I wondered often during the coming months what meaning he could possibly give to that. I didn't know, and I didn't ask him.
We wept quite openly that Friday in the second week of May when Israel was born. And on my way to the synagogue the next morning, I saw the newspaper headlines announcing the birth of the Jewish state. They also announced that the Arab armies had begun their threatened invasion.
The next few weeks were black and ugly. The Etzion area in the Hebron Mountains fell, the Jordanian Army attacked Jerusalem, the Iraqi Army invaded the Jordan Valley, the Egyptian Army invaded the Negev, and the battle for Latrun, the decisive point along the road to Jerusalem, turned into a bloodbath. My father became grim and silent, and I began to worry again about his health.

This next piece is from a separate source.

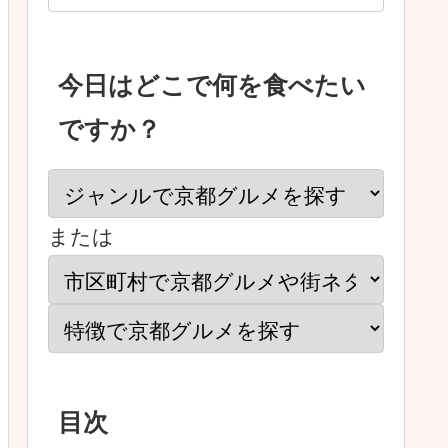
今日はどこで何を食べたい
ですか？
または
目次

In early June, a rumor swept through the school that a recent graduate had been killed in the fighting around Jerusalem. The rumor ran wild for a few days, and was finally confirmed. I hadn't known him at all, he had been graduated before I had entered, but apparently most of the present members of the senior class remembered him well. He had been a brilliant mathematics student, and very popular. He had gone to the Hebrew University in Jerusalem to get his doctorate, had joined the Haganah and been killed trying to get a convoy through to Jerusalem. We were stunned. We had never thought the war would come so close.